On the other hand, the one party able to lead a gradual reform process -- ironically the ruling elite, such as the military in Egypt -- is largely unwilling to embark on a process that would slowly rid itself of its privileges and install a pluralistic, stable and prosperous system based on merit rather than patronage.
 
No one should be surprised by this. Ruling establishments in the Arab world have always made sure that political parties and civil society organizations are either suppressed or outlawed. There are few alternative leaders and systems.

In such an atmosphere, organized parties like the Muslim Brotherhood, which commands about 20% of the popular vote in Egypt, will be sure to use their organizational and mobilization skills to gain political representation that will exceed their popular strength. The ruling elite, fearful of this, will naturally resist opening up political systems and resort to economic and security measures in a desperate attempt to stem the tide of change.

But the only way to deal with opposition parties that are not totally committed to democracy is to gradually open up the political systems to real alternatives, instead of casting all protest votes against the ruling systems in favor of the Islamists. After the Arab public has a sense of what freedom feels like, it will not accept the replacement of secular autocrats by religious ones.

It would be wrong to assume that because of these difficulties, the uprisings will fizzle or die down. What has taken place in the Arab world is the start of a genuine and permanent process of change where the average citizen suddenly discovered real power. Although the ability to effect change peacefully is a new phenomenon in the Arab world, it is a wave that will only grow.

Organizations such as al Qaeda are the first to lose, having unsuccessfully preached violence. But so will ruling establishments, if they don't internalize the new reality and lead a serious reform process that redistributes power among the executive, legislative and judicial branches.

The only way to keep power in the Arab world from now on will be to share it.
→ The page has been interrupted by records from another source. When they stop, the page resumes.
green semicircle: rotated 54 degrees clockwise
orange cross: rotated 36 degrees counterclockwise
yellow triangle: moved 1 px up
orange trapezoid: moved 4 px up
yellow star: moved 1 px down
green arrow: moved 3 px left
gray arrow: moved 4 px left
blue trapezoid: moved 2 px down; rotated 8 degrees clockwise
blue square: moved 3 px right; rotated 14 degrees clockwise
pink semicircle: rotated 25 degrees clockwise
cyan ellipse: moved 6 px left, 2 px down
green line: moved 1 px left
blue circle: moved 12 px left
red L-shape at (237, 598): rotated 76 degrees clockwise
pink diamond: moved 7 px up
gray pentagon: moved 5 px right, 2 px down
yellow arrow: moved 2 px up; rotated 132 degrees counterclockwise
The process of change is one that will take decades to unfold, it won't be linear, and it will undergo many seasons, multiple times over. But it is irreversible.

During a recent trip to Jordan, I was most struck by a young generation no longer afraid to talk about all the issues relating to their future, and talk openly without taboos. This generation is not willing to live by the rules their parents faced, nor afraid of the powerful intelligence services in making their views known.
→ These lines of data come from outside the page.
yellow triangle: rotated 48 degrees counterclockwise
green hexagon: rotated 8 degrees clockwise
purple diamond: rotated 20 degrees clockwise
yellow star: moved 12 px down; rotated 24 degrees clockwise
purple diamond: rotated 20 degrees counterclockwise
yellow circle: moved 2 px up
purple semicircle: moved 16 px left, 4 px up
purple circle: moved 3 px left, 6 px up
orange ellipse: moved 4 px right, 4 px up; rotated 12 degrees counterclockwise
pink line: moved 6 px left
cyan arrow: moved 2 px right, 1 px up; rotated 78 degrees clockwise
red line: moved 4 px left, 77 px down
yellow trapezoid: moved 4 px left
Both sides are wrong, however, to stick to tactics that don't work anymore. Protesters need to start organizing themselves into political parties, develop programs and build constituencies. They need to shift from starting change to institutionalizing it. Otherwise, they will be unable to maintain public support.

Ruling elites shouldn't conclude that the status quo can be maintained because public support for protests seems to be wavering. They need to understand that they cannot push aside opposition parties like the Muslim Brotherhood, act as if they don't exist or deal with them through security measures. Both ruling establishments and the protesters need to know that they have to engage in constituent politics.

Even with a quick change in Libya, the short-term future will be messy, very bumpy and undoubtedly feature lots of mistakes and missteps. But waiting and doing nothing is no longer an option.